The surgical treatment of people with high-grade dysplasia is controversial. Some experts believe that esophagectomy should be used as a measure to protect against cancer. Other experts believe that it's sufficient to schedule screening endoscopies every three to six months and perform an esophagectomy only if cancer develops. Doctors generally don't recommend surgery for people with declining health or for those who are too weak to withstand this major procedure.

Alternatives to medications and surgery
Removal (ablation) of dysplasia makes possible the reversal of Barrett's esophagus, and it may prevent esophageal cancer. Combined with PPIs, ablation may be appropriate especially if you're not a good candidate for an esophagectomy.
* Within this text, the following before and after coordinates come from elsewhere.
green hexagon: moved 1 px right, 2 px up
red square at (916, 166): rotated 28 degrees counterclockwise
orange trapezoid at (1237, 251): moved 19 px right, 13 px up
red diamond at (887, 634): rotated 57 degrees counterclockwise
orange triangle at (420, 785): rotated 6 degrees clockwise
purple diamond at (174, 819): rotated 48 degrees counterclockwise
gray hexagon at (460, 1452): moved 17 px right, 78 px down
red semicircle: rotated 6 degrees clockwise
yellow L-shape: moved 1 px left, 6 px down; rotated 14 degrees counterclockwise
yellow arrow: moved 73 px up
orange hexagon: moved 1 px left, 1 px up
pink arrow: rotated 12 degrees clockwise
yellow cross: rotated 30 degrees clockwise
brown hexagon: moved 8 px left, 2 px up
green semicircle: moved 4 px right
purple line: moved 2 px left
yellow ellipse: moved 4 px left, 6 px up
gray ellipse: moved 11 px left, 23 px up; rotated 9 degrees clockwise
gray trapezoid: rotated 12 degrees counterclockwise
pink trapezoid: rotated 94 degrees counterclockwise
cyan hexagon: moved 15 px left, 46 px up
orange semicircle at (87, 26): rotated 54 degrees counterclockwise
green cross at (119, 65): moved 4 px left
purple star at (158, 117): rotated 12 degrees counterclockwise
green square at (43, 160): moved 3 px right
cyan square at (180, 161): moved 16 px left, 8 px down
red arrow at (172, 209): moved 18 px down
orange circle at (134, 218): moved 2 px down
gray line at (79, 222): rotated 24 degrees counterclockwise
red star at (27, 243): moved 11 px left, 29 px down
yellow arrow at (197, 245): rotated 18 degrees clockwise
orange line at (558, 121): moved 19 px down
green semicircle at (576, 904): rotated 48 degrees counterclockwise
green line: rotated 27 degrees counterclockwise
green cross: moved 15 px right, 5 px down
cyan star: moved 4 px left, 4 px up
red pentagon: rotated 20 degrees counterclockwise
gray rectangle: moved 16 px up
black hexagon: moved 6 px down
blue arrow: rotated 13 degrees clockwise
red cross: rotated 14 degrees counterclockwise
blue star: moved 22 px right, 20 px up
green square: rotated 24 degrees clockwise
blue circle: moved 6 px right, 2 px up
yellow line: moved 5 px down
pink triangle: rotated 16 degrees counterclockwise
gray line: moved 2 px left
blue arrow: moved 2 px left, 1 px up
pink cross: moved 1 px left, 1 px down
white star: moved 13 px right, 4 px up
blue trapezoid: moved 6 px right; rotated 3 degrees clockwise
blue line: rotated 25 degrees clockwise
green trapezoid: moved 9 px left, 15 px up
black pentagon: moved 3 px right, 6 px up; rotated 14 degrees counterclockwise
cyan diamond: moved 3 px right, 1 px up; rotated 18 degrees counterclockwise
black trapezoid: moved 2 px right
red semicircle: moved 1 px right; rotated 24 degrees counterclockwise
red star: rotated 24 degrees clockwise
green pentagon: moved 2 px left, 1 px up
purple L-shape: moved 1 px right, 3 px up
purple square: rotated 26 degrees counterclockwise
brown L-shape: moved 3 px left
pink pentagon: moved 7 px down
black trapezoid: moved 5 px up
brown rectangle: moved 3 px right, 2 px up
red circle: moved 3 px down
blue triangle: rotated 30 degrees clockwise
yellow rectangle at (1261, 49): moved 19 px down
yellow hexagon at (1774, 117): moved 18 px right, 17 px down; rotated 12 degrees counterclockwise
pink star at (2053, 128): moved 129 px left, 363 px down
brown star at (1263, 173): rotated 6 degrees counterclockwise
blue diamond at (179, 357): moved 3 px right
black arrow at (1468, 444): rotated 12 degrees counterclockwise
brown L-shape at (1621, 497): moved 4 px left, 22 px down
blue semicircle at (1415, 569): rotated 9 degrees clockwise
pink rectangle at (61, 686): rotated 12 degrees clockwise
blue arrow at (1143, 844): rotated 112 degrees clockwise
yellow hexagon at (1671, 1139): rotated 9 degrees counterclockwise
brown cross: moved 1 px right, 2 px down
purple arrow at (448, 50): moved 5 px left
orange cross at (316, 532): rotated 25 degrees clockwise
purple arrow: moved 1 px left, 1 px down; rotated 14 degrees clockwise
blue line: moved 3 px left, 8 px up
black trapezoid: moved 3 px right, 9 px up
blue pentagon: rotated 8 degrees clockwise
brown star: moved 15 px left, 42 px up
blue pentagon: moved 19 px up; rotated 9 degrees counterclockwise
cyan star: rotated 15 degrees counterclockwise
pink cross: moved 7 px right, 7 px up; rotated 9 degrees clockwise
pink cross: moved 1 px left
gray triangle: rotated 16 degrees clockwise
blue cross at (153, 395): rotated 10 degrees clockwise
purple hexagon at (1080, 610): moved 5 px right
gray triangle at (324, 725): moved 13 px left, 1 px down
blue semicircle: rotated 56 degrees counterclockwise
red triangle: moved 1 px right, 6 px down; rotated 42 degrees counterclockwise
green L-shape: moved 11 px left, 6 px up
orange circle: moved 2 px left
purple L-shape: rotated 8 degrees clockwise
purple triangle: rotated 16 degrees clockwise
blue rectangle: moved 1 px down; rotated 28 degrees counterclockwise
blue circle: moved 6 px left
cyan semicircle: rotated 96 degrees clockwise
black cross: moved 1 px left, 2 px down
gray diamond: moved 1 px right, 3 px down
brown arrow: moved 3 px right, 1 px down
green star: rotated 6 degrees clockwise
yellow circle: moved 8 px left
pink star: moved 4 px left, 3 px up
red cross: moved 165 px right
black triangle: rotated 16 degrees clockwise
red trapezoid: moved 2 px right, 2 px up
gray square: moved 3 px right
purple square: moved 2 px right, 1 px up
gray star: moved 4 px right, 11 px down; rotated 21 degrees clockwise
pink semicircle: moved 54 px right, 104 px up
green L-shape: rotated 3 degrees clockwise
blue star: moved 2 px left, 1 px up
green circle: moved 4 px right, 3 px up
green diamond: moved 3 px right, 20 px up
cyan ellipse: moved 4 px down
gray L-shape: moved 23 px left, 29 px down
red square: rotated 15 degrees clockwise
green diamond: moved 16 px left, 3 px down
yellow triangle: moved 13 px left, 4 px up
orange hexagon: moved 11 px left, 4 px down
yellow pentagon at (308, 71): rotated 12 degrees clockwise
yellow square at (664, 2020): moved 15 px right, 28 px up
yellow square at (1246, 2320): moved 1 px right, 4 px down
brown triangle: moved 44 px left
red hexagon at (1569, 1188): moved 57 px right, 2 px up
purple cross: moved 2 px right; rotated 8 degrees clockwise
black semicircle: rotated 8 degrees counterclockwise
Ablation procedures include:

  • Photodynamic therapy (PDT). First, you'll be injected with a drug called porfimer sodium (Photofrin) that makes the Barrett's cells sensitive to light. Then, your doctor inserts a specialized light source into your esophagus. The light causes a reaction with the Photofrin that destroys Barrett's cells.
  • Electrocautery. Your doctor inserts an electric wire into your esophagus to burn away dysplasia.
  • Laser therapy. Your doctor uses a hot beam of light (laser) inserted into your esophagus to burn away Barrett's cells.
  • Argon plasma coagulation. Your doctor releases a jet of argon gas into your esophagus along with an electric current to burn away dysplasia.
  • Endoscopic mucosal resection. Using an endoscope, your doctor injects a saline solution under the area of your esophagus that contains dysplasia. A blister forms under these abnormal cells, allowing your doctor to cut or suction the abnormal area away from the underlying tissue without damaging the rest of your esophagus. Your doctor may recommend following this procedure with photodynamic therapy.
  • Radiofrequency ablation. During this procedure, your doctor guides a tiny camera and a small balloon down your esophagus. The balloon and camera help your doctor measure the size of your esophagus and the length of the area that needs treatment. Then, your doctor inserts a second balloon, specifically sized to fit the area requiring treatment. The second balloon delivers a short burst of energy that burns out (ablates) the dysplasia.

    Radiofrequency ablation is a fairly new procedure that is still being studied. However, research shows that more than 70 percent of those treated are free of dysplasia up to 12 months after treatment. Complications can include esophageal perforation (rupture) and strictures (narrowing).

The long-term effectiveness of ablation procedures in preventing cancer is still being studied.